• _What to produce_:
The answer is all of the entries below, repeated exactly and free of pictures.

• _Supplied records_:
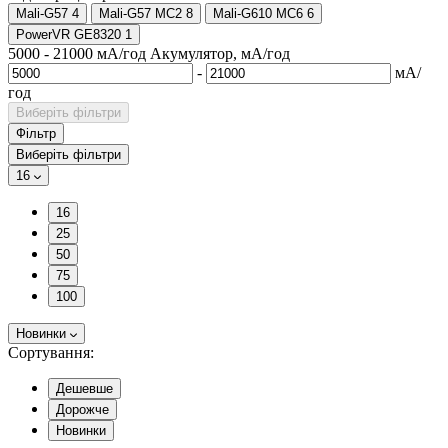
Mali-G57
4
Mali-G57 MC2
8
Mali-G610 MC6
6
PowerVR GE8320
1
5000
-
21000
мА/год
Акумулятор, мА/год
-
мА/
год
Виберіть фільтри
Фільтр
Виберіть фільтри
16
16
25
50
75
100
Новинки
Сортування:
Дешевше
Дорожче
Новинки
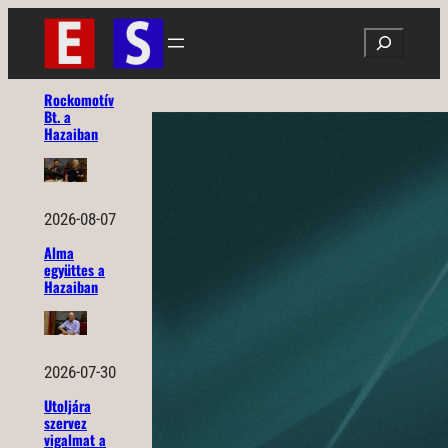
Ugrás
Search
a
tartalomhoz
Rockomotív
Bt. a
Hazaiban
2026-08-07
Alma
együttes a
Hazaiban
2026-07-30
Utoljára
szervez
vigalmat a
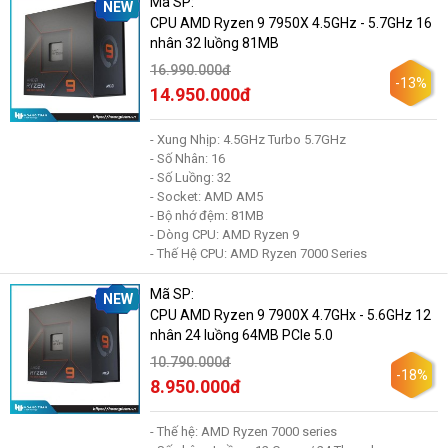
Mã SP:
NEW
CPU AMD Ryzen 9 7950X 4.5GHz - 5.7GHz 16
nhân 32 luồng 81MB
16.990.000đ
-13%
14.950.000đ
- Xung Nhịp: 4.5GHz Turbo 5.7GHz
- Số Nhân: 16
- Số Luồng: 32
- Socket: AMD AM5
- Bộ nhớ đệm: 81MB
- Dòng CPU: AMD Ryzen 9
- Thế Hệ CPU: AMD Ryzen 7000 Series
Mã SP:
NEW
CPU AMD Ryzen 9 7900X 4.7GHx - 5.6GHz 12
nhân 24 luồng 64MB PCle 5.0
10.790.000đ
-18%
8.950.000đ
- Thế hệ: AMD Ryzen 7000 series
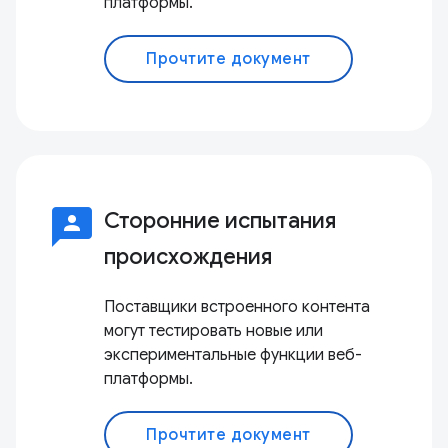
платформы.
Прочтите документ
3p
Сторонние испытания
происхождения
Поставщики встроенного контента
могут тестировать новые или
экспериментальные функции веб-
платформы.
Прочтите документ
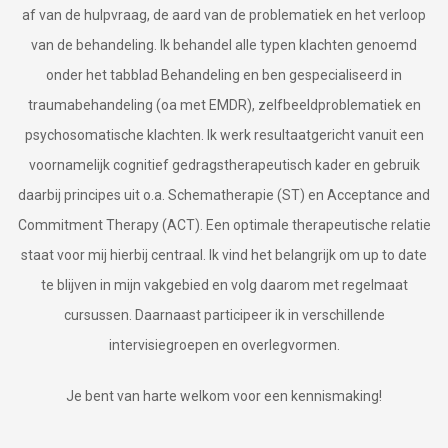
af van de hulpvraag, de aard van de problematiek en het verloop
van de behandeling. Ik behandel alle typen klachten genoemd
onder het tabblad Behandeling en ben gespecialiseerd in
traumabehandeling (oa met EMDR), zelfbeeldproblematiek en
psychosomatische klachten. Ik werk resultaatgericht vanuit een
voornamelijk cognitief gedragstherapeutisch kader en gebruik
daarbij principes uit o.a. Schematherapie (ST) en Acceptance and
Commitment Therapy (ACT). Een optimale therapeutische relatie
staat voor mij hierbij centraal. Ik vind het belangrijk om up to date
te blijven in mijn vakgebied en volg daarom met regelmaat
cursussen. Daarnaast participeer ik in verschillende
intervisiegroepen en overlegvormen.
Je bent van harte welkom voor een kennismaking!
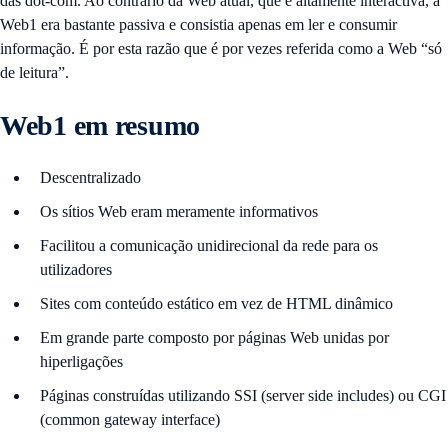
das dot-com. Ao contrário da Web atual, que é altamente interactiva, a
Web1 era bastante passiva e consistia apenas em ler e consumir
informação. É por esta razão que é por vezes referida como a Web “só
de leitura”.
Web1 em resumo
Descentralizado
Os sítios Web eram meramente informativos
Facilitou a comunicação unidirecional da rede para os
utilizadores
Sites com conteúdo estático em vez de HTML dinâmico
Em grande parte composto por páginas Web unidas por
hiperligações
Páginas construídas utilizando SSI (server side includes) ou CGI
(common gateway interface)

• _Exercise answer_:
Mali-G57
4
Mali-G57 MC2
8
Mali-G610 MC6
6
PowerVR GE8320
1
5000
-
21000
мА/год
Акумулятор, мА/год
-
мА/
год
Виберіть фільтри
Фільтр
Виберіть фільтри
16
16
25
50
75
100
Новинки
Сортування:
Дешевше
Дорожче
Новинки
Ugrás
Search
a
tartalomhoz
Rockomotív
Bt. a
Hazaiban
2026-08-07
Alma
együttes a
Hazaiban
2026-07-30
Utoljára
szervez
vigalmat a
Mã SP:
NEW
CPU AMD Ryzen 9 7950X 4.5GHz - 5.7GHz 16
nhân 32 luồng 81MB
16.990.000đ
-13%
14.950.000đ
- Xung Nhịp: 4.5GHz Turbo 5.7GHz
- Số Nhân: 16
- Số Luồng: 32
- Socket: AMD AM5
- Bộ nhớ đệm: 81MB
- Dòng CPU: AMD Ryzen 9
- Thế Hệ CPU: AMD Ryzen 7000 Series
Mã SP:
NEW
CPU AMD Ryzen 9 7900X 4.7GHx - 5.6GHz 12
nhân 24 luồng 64MB PCle 5.0
10.790.000đ
-18%
8.950.000đ
- Thế hệ: AMD Ryzen 7000 series
платформы.
Прочтите документ
3p
Сторонние испытания
происхождения
Поставщики встроенного контента
могут тестировать новые или
экспериментальные функции веб-
платформы.
Прочтите документ
af van de hulpvraag, de aard van de problematiek en het verloop
van de behandeling. Ik behandel alle typen klachten genoemd
onder het tabblad Behandeling en ben gespecialiseerd in
traumabehandeling (oa met EMDR), zelfbeeldproblematiek en
psychosomatische klachten. Ik werk resultaatgericht vanuit een
voornamelijk cognitief gedragstherapeutisch kader en gebruik
daarbij principes uit o.a. Schematherapie (ST) en Acceptance and
Commitment Therapy (ACT). Een optimale therapeutische relatie
staat voor mij hierbij centraal. Ik vind het belangrijk om up to date
te blijven in mijn vakgebied en volg daarom met regelmaat
cursussen. Daarnaast participeer ik in verschillende
intervisiegroepen en overlegvormen.
Je bent van harte welkom voor een kennismaking!
das dot-com. Ao contrário da Web atual, que é altamente interactiva, a
Web1 era bastante passiva e consistia apenas em ler e consumir
informação. É por esta razão que é por vezes referida como a Web “só
de leitura”.
Web1 em resumo
Descentralizado
Os sítios Web eram meramente informativos
Facilitou a comunicação unidirecional da rede para os
utilizadores
Sites com conteúdo estático em vez de HTML dinâmico
Em grande parte composto por páginas Web unidas por
hiperligações
Páginas construídas utilizando SSI (server side includes) ou CGI
(common gateway interface)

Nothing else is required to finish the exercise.